Subsequently, Chong experienced serious medical and mental health issues that nearly cost him his life. He was left with no choice but to drink his own urine to survive, and, at one point, after being led to believe that no one was going to notice him before he passed away, attempted to carve a good bye note to his mother in his own arm with a shard of broken glass from his damaged eye wear. When he was discovered later by DEA agents that had not been assigned to his case, he was found screaming and covered in his own feces.
Chong was then rushed to the hospital where he was treated for the next five days for a perforated esophagus, dehydration, kidney failure, and cramps. While in custody, he lost fifteen pounds, and he currently suffers from post-traumatic stress disorder.
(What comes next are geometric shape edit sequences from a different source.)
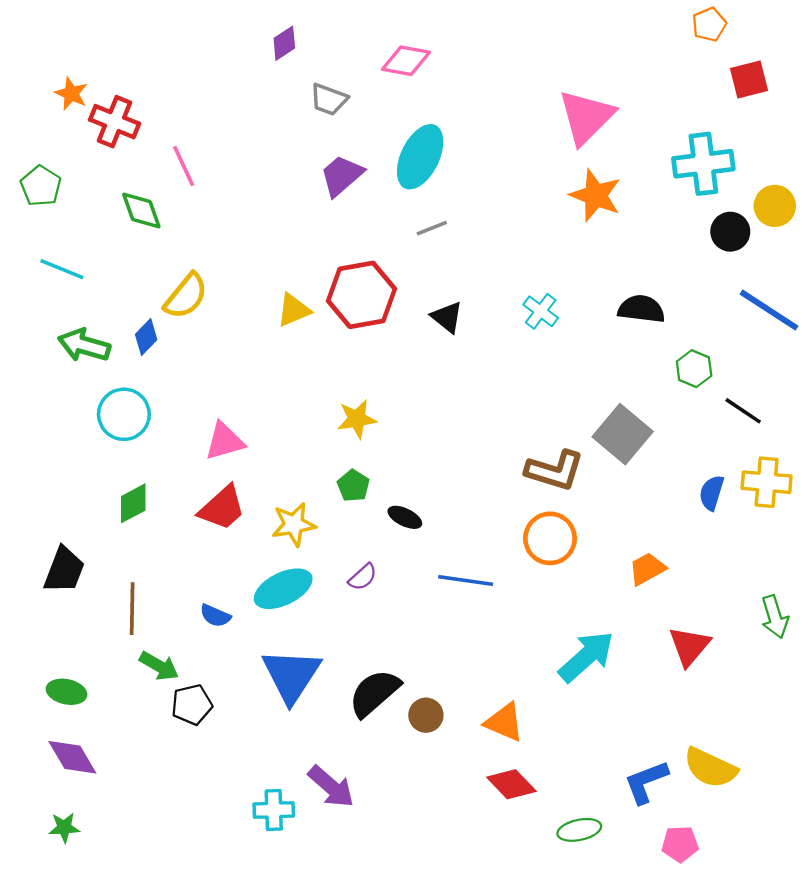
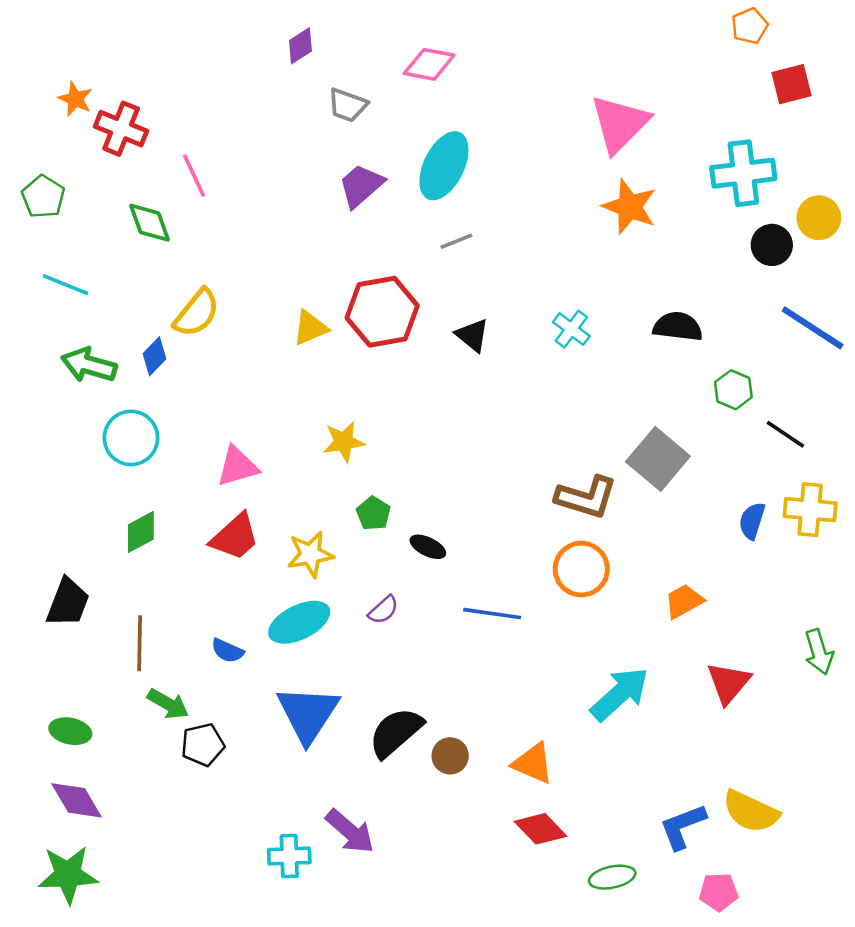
yellow star: (357, 419) -> (344, 442), moved
green star: (64, 828) -> (68, 875), size x1.8

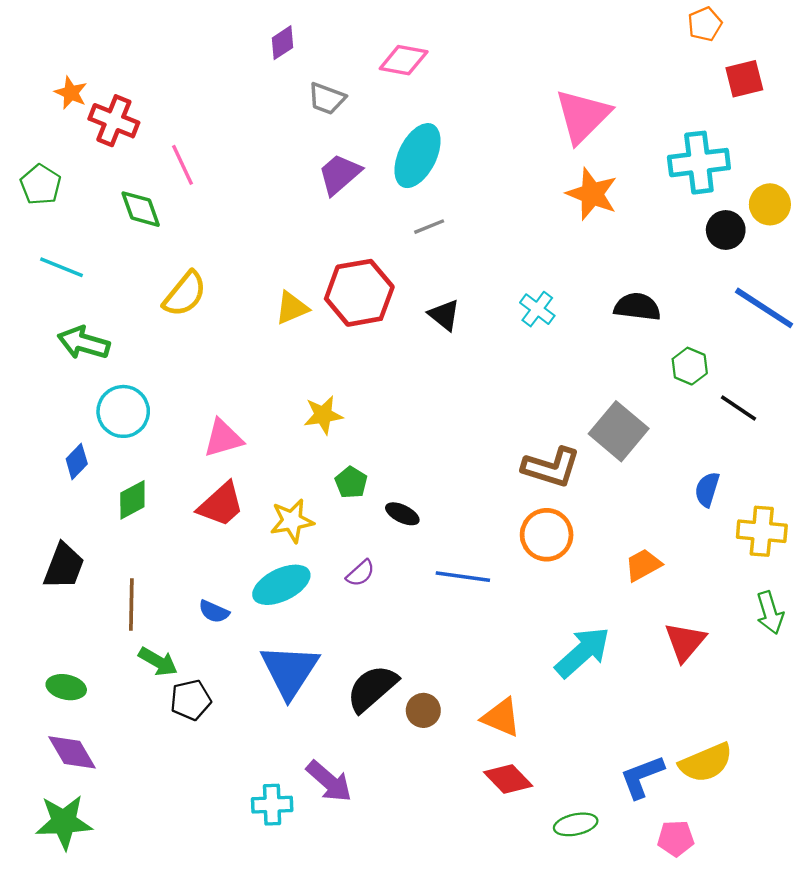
blue diamond: (154, 356) -> (77, 461), moved
yellow cross: (810, 510) -> (762, 531), moved
yellow semicircle: (751, 812) -> (706, 763), turned -48

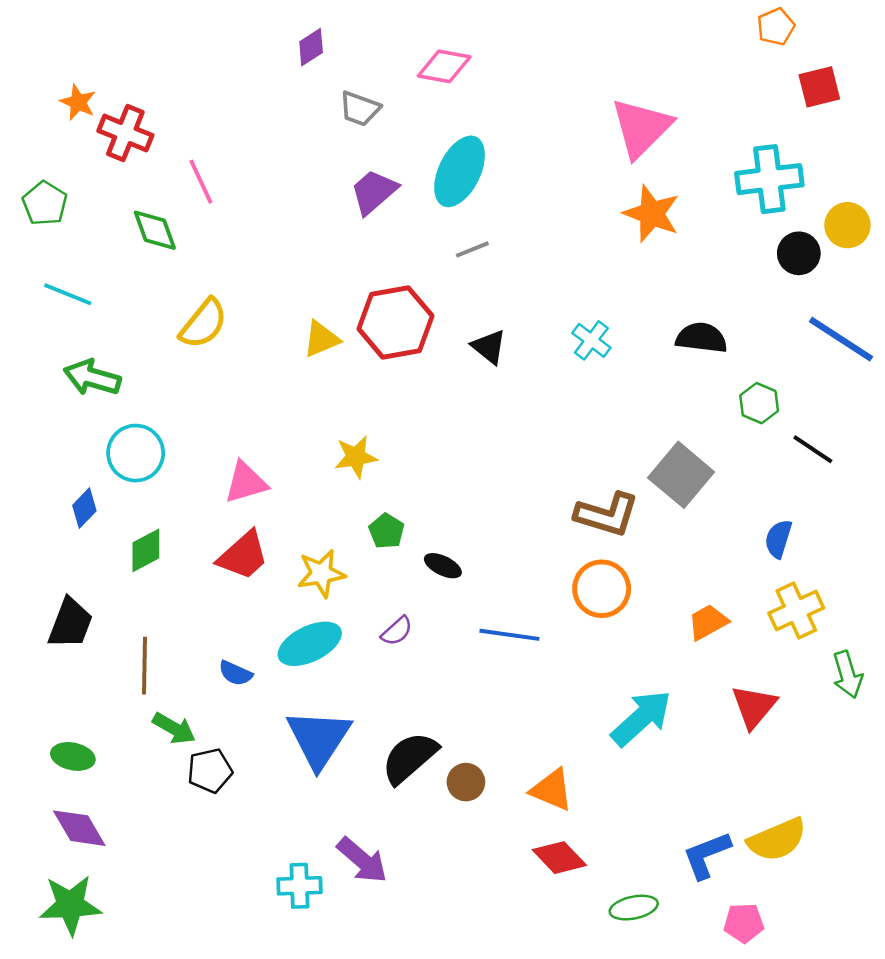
yellow cross: (762, 531) -> (796, 611), moved, turned -30

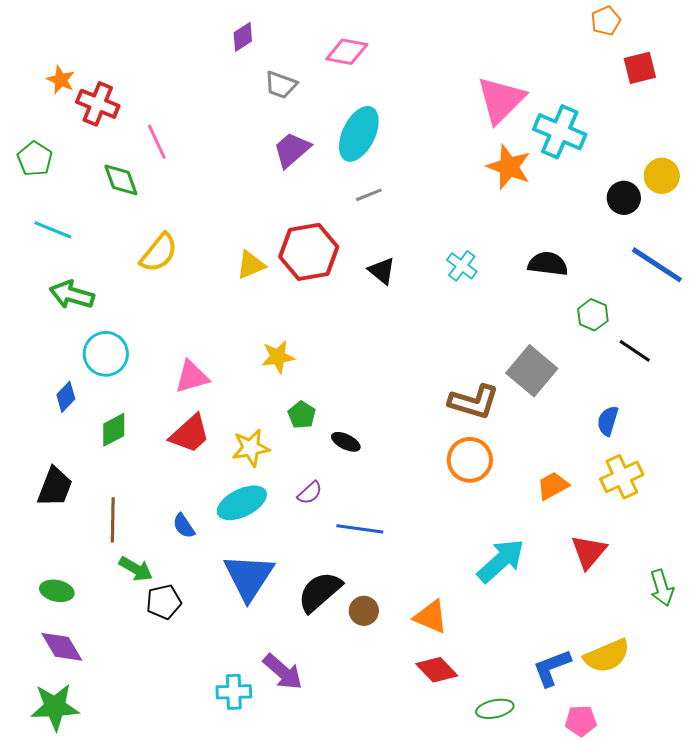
cyan cross: (769, 179) -> (560, 132), moved, turned 30
blue line: (509, 635) -> (360, 529), moved
blue semicircle: (235, 673) -> (184, 526), turned 32
green arrow: (847, 675) -> (662, 588), moved

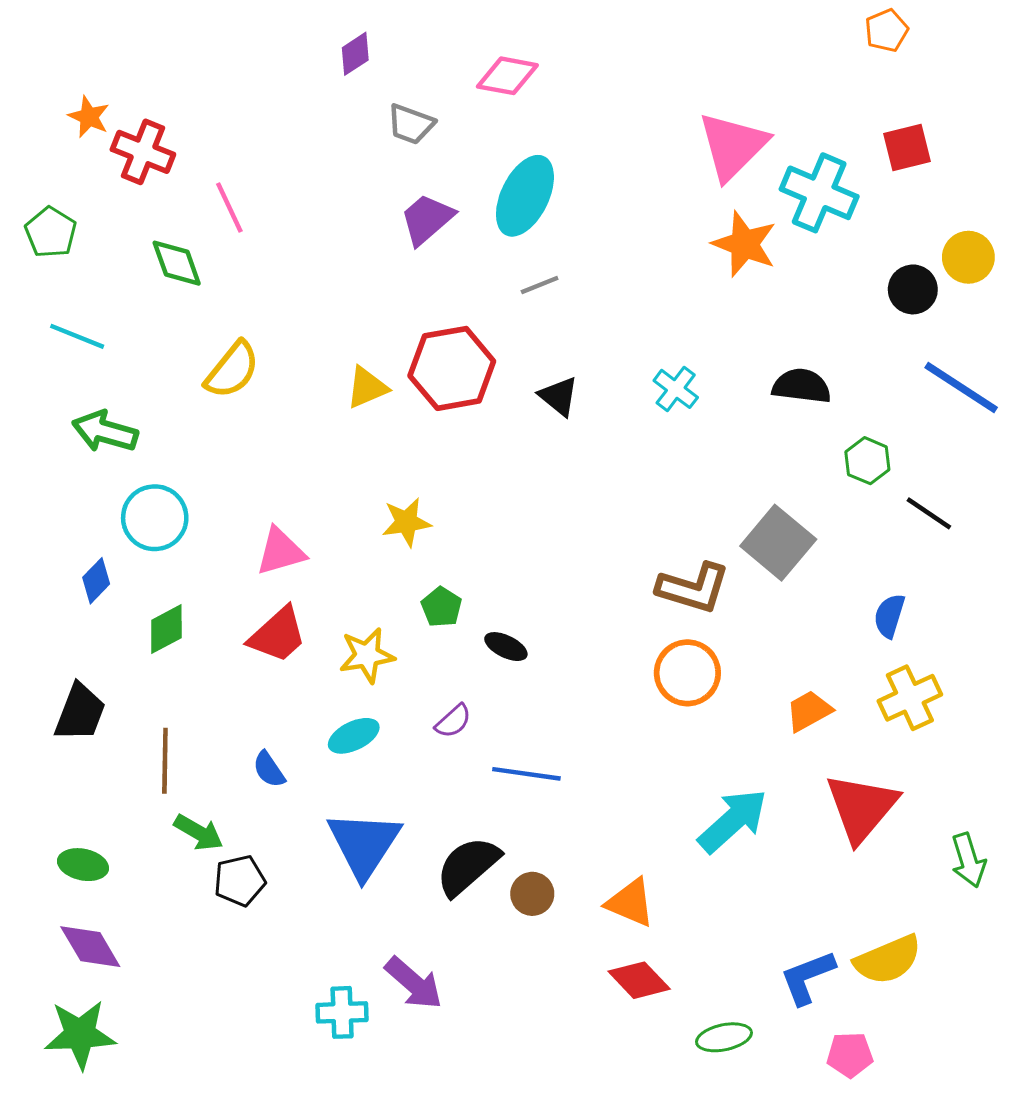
red square: (640, 68) -> (907, 147), moved
cyan ellipse: (242, 503) -> (354, 736), size x0.7
red triangle: (589, 552) -> (862, 808), size x1.4

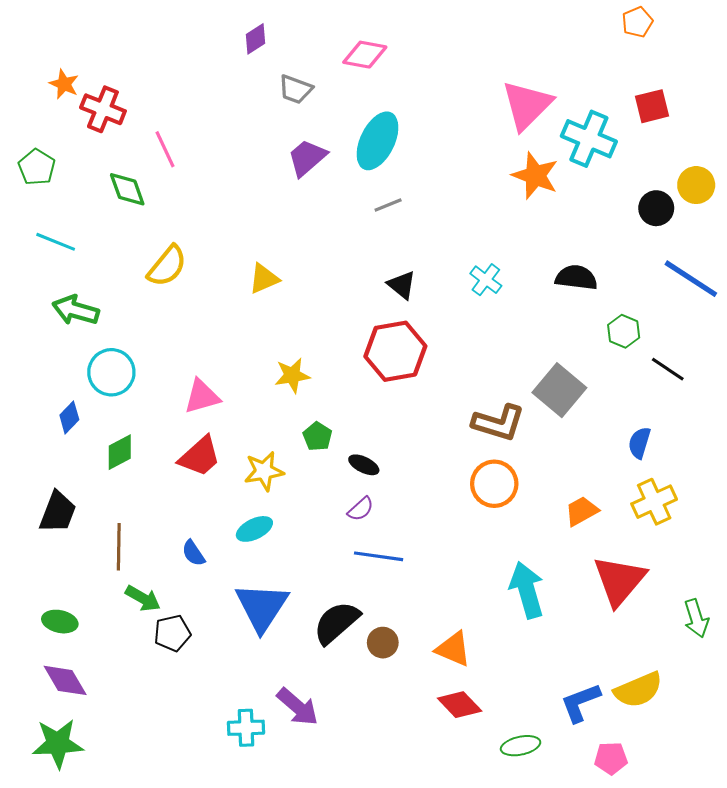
red hexagon: (452, 368) -> (395, 351), moved
purple semicircle: (453, 721) -> (361, 509), moved
cyan arrow: (733, 821) -> (527, 590), turned -64

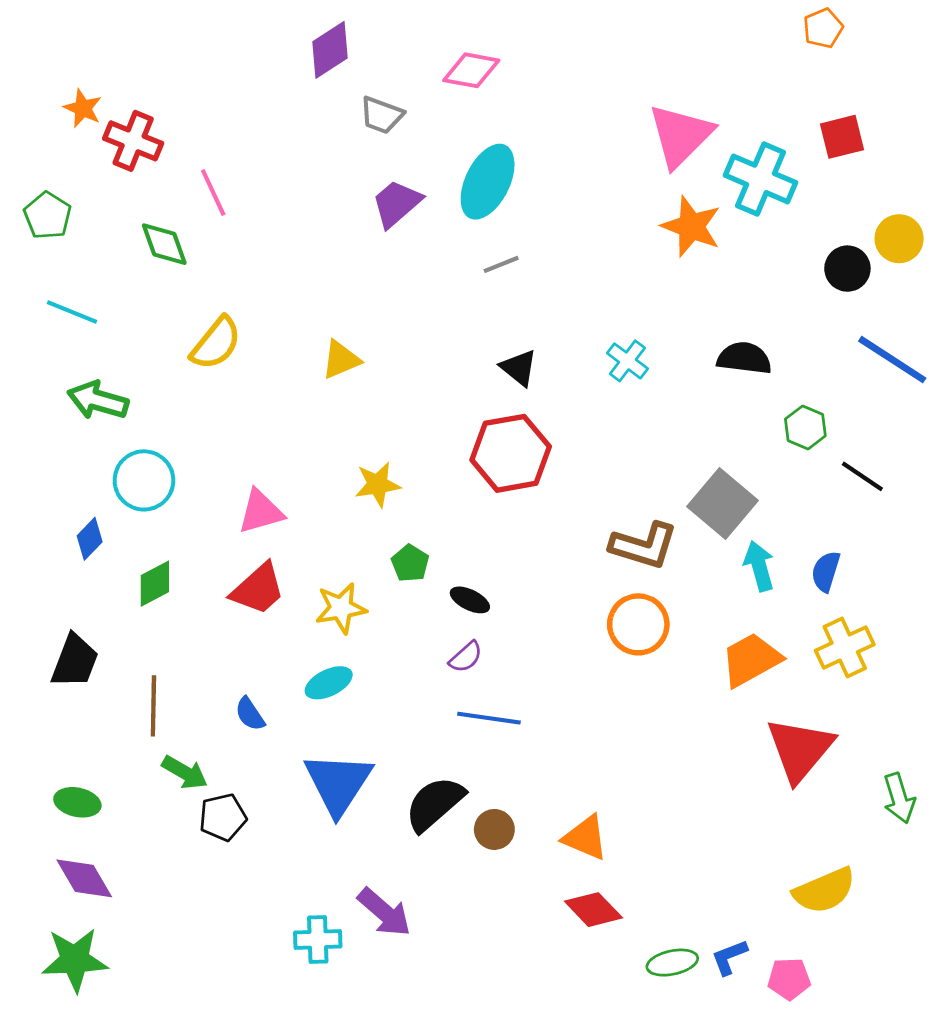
purple diamond: (255, 39) -> (330, 50), size x1.4
orange trapezoid: (582, 511) -> (751, 660), size x1.4
cyan arrow: (527, 590) -> (759, 566), moved, size x0.7
blue L-shape: (580, 703) -> (729, 957), moved, size x0.7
CNN reported that a settlement was reached in the case, and the DEA has been ordered to pay $4.1 million in damages to Chong, putting US taxpayers on the hook for what Chong’s lawyer Julia Yoo called “a mistake of unbelievable and unimaginable proportions.” Reason published the Justice Department’s newly-released July 2014 report on the incident, which places the blame primarily on the DEA supervisor who failed to provide a system for monitoring the condition of detainees. The report also blames three other agents, two task force officers and a DEA employee, who were responsible for keeping up with Chong. Also, the fact that the supervisor attempted to investigate the incident without reporting to management suggests that there may have been an effort to cover up the mistake. Though the Justice Department report recommends policy adjustments in an effort to prevent further incidents, it does not note whether or not any disciplinary actions will be taken against the DEA officials who left Chong without food, water, or access to a restroom for almost five days.
Said Chong’s lawyer Julia Yoo, “As a result of his case, it’s one of the primary reasons the DEA placed a nationwide policy that calls on each agent at satellite offices to check on the well-being of prisoners in their cells on a daily basis.”